2013 was a landmark year for Design Action Collective. We celebrated our 10 year anniversary and strengthened our relationships with organizations working for social change. Here are some highlights:
10 Years of Designing for Change
To mark our 10 year anniversary, we did a retrospective show at the SoleSpace gallery in Downtown Oakland on March 8. Because our show opened on International Women’s Day, we released a new poster at the event titled “Speak Out Against Gender Violence.”
Our goal for this show was not simply to showcase the huge body of work that has come out of Design Action over the years, but to celebrate the organizers and activists we’ve had the honor of working with on successful campaigns and ongoing struggles.
Check out our Video Retrospective.
We all had a great time dancing the night away!
Check out the article in Oakland Local by Bonnie Chan.
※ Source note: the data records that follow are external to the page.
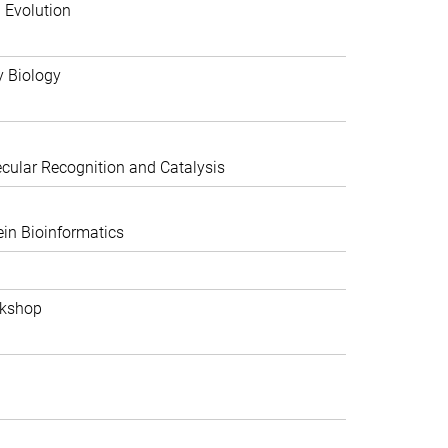
 Evolution
y Biology
ular Recognition and Catalysis
in Bioinformatics
rkshop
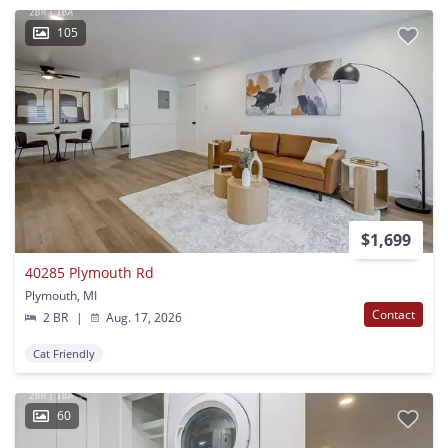
105
$1,699
40285 Plymouth Rd
Plymouth, MI
Contact
2 BR
|
Aug. 17, 2026
Cat Friendly
60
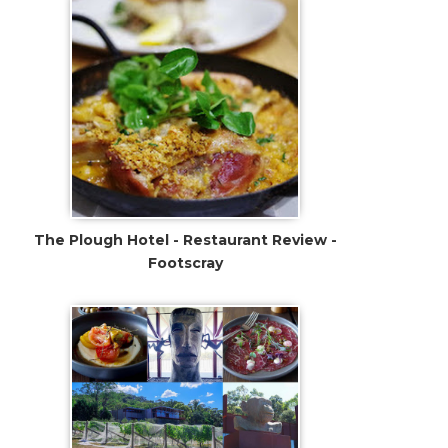
The Plough Hotel - Restaurant Review -
Footscray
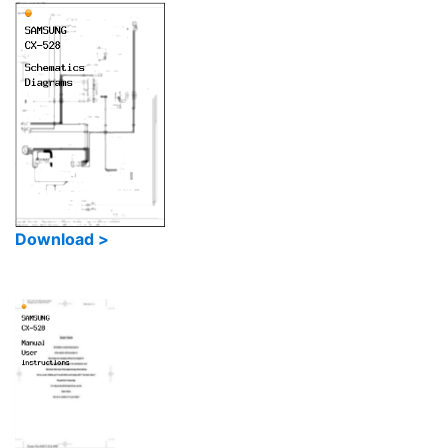
Download >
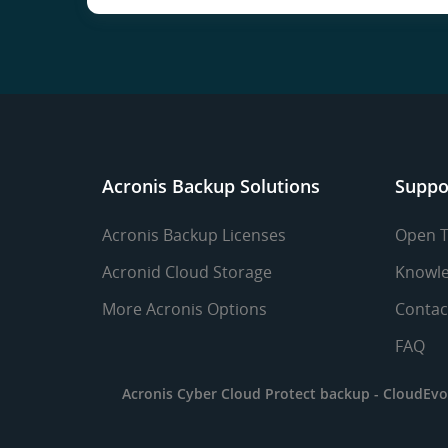
Acronis Backup Solutions
Suppo
Acronis Backup Licenses
Open T
Acronid Cloud Storage
Knowle
More Acronis Options
Contac
FAQ
Acronis Cyber Cloud Protect backup -
CloudEvo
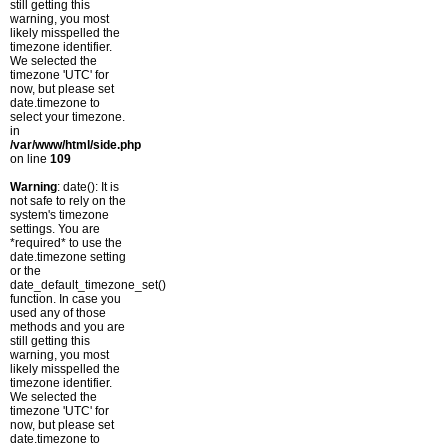
still getting this
warning, you most
likely misspelled the
timezone identifier.
We selected the
timezone 'UTC' for
now, but please set
date.timezone to
select your timezone.
in
/var/www/html/side.php
on line
109
Warning
: date(): It is
not safe to rely on the
system's timezone
settings. You are
*required* to use the
date.timezone setting
or the
date_default_timezone_set()
function. In case you
used any of those
methods and you are
still getting this
warning, you most
likely misspelled the
timezone identifier.
We selected the
timezone 'UTC' for
now, but please set
date.timezone to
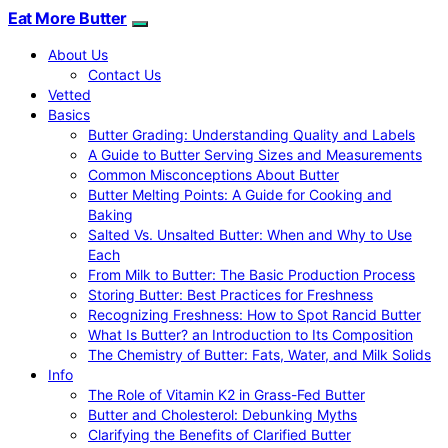
Eat More Butter
About Us
Contact Us
Vetted
Basics
Butter Grading: Understanding Quality and Labels
A Guide to Butter Serving Sizes and Measurements
Common Misconceptions About Butter
Butter Melting Points: A Guide for Cooking and
Baking
Salted Vs. Unsalted Butter: When and Why to Use
Each
From Milk to Butter: The Basic Production Process
Storing Butter: Best Practices for Freshness
Recognizing Freshness: How to Spot Rancid Butter
What Is Butter? an Introduction to Its Composition
The Chemistry of Butter: Fats, Water, and Milk Solids
Info
The Role of Vitamin K2 in Grass-Fed Butter
Butter and Cholesterol: Debunking Myths
Clarifying the Benefits of Clarified Butter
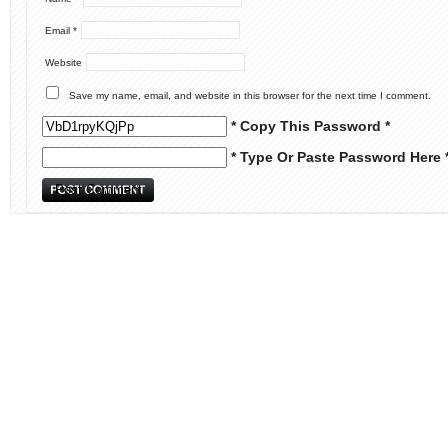
Email
*
Website
Save my name, email, and website in this browser for the next time I comment.
* Copy This Password *
* Type Or Paste Password Here 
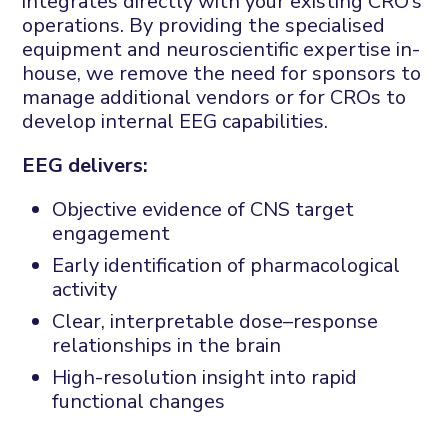
integrates directly with your existing CRO’s
operations. By providing the specialised
equipment and neuroscientific expertise in-
house, we remove the need for sponsors to
manage additional vendors or for CROs to
develop internal EEG capabilities.
EEG delivers:
Objective evidence of CNS target
engagement
Early identification of pharmacological
activity
Clear, interpretable dose–response
relationships in the brain
High-resolution insight into rapid
functional changes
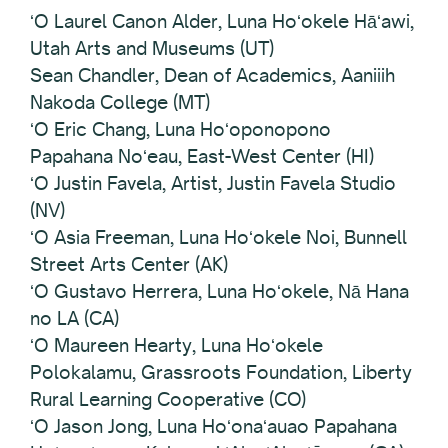
ʻO Laurel Canon Alder, Luna Hoʻokele Hāʻawi,
Utah Arts and Museums (UT)
Sean Chandler, Dean of Academics, Aaniiih
Nakoda College (MT)
ʻO Eric Chang, Luna Hoʻoponopono
Papahana Noʻeau, East-West Center (HI)
ʻO Justin Favela, Artist, Justin Favela Studio
(NV)
ʻO Asia Freeman, Luna Hoʻokele Noi, Bunnell
Street Arts Center (AK)
ʻO Gustavo Herrera, Luna Hoʻokele, Nā Hana
no LA (CA)
ʻO Maureen Hearty, Luna Hoʻokele
Polokalamu, Grassroots Foundation, Liberty
Rural Learning Cooperative (CO)
ʻO Jason Jong, Luna Hoʻonaʻauao Papahana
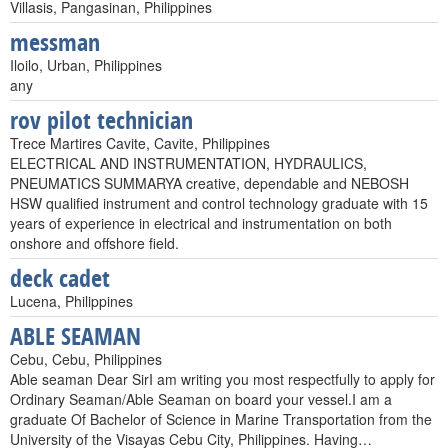
Villasis, Pangasinan, Philippines
messman
Iloilo, Urban, Philippines
any
rov pilot technician
Trece Martires Cavite, Cavite, Philippines
ELECTRICAL AND INSTRUMENTATION, HYDRAULICS,
PNEUMATICS SUMMARYA creative, dependable and NEBOSH
HSW qualified instrument and control technology graduate with 15
years of experience in electrical and instrumentation on both
onshore and offshore field.
deck cadet
Lucena, Philippines
ABLE SEAMAN
Cebu, Cebu, Philippines
Able seaman Dear SirI am writing you most respectfully to apply for
Ordinary Seaman/Able Seaman on board your vessel.I am a
graduate Of Bachelor of Science in Marine Transportation from the
University of the Visayas Cebu City, Philippines. Having…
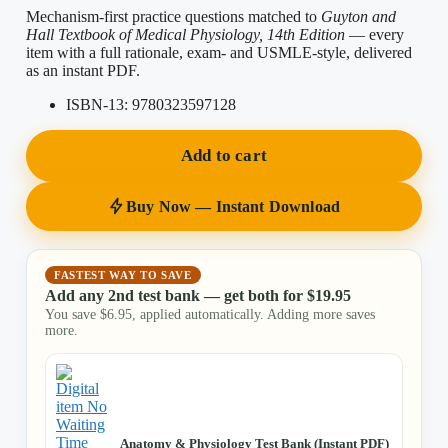
Mechanism-first practice questions matched to
Guyton and
Hall Textbook of Medical Physiology, 14th Edition
— every
item with a full rationale, exam- and USMLE-style, delivered
as an instant PDF.
ISBN-13:
9780323597128
Add to cart
Buy Now — Instant Download
FASTEST WAY TO SAVE
Add any 2nd test bank — get both for
$
19.95
You save
$
6.95
, applied automatically. Adding more saves
more.
Anatomy & Physiology Test Bank (Instant PDF)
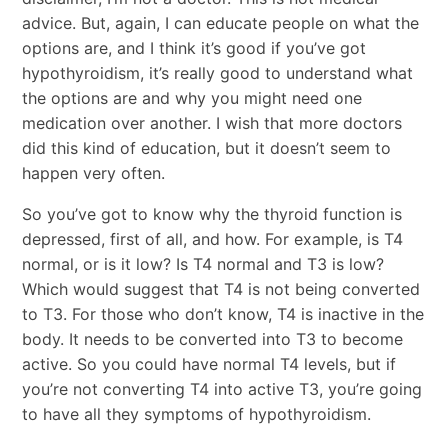
advice. But, again, I can educate people on what the
options are, and I think it’s good if you’ve got
hypothyroidism, it’s really good to understand what
the options are and why you might need one
medication over another. I wish that more doctors
did this kind of education, but it doesn’t seem to
happen very often.
So you’ve got to know why the thyroid function is
depressed, first of all, and how. For example, is T4
normal, or is it low? Is T4 normal and T3 is low?
Which would suggest that T4 is not being converted
to T3. For those who don’t know, T4 is inactive in the
body. It needs to be converted into T3 to become
active. So you could have normal T4 levels, but if
you’re not converting T4 into active T3, you’re going
to have all they symptoms of hypothyroidism.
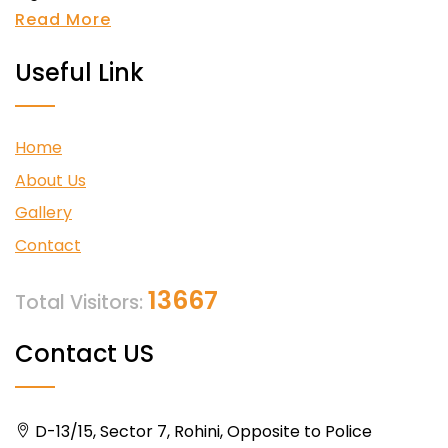
Read More
Useful Link
Home
About Us
Gallery
Contact
13667
Total Visitors:
Contact US
D-13/15, Sector 7, Rohini, Opposite to Police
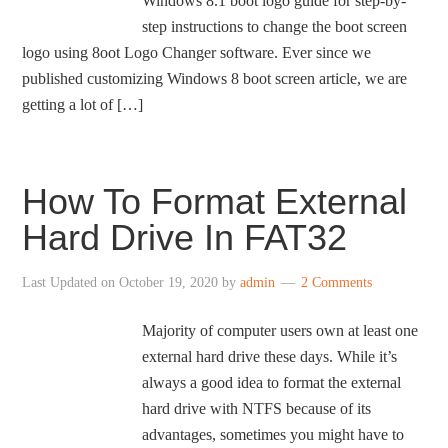
Windows 8.1 boot logo guide for step-by-
step instructions to change the boot screen
logo using 8oot Logo Changer software. Ever since we
published customizing Windows 8 boot screen article, we are
getting a lot of […]
How To Format External
Hard Drive In FAT32
Last Updated on
October 19, 2020
by
admin
2 Comments
Majority of computer users own at least one
external hard drive these days. While it’s
always a good idea to format the external
hard drive with NTFS because of its
advantages, sometimes you might have to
A Year Full of new Logos, Websites, and Infographics
We are proud to have launched 36 new websites, designed new logos for 40 organizations, and flooded social media with timely campaign graphics. Here are a few…
Social Media Graphics
Info Graphics
We have sharpened our skills in the art of data visualization and created several infographics this year.
Design Action Out and About
In addition to sitting at our computers building websites and designing campaign materials, Design Action members were out in the streets and organizing with our diverse communities around issues or gender justice, workers rights, and immigrant rights.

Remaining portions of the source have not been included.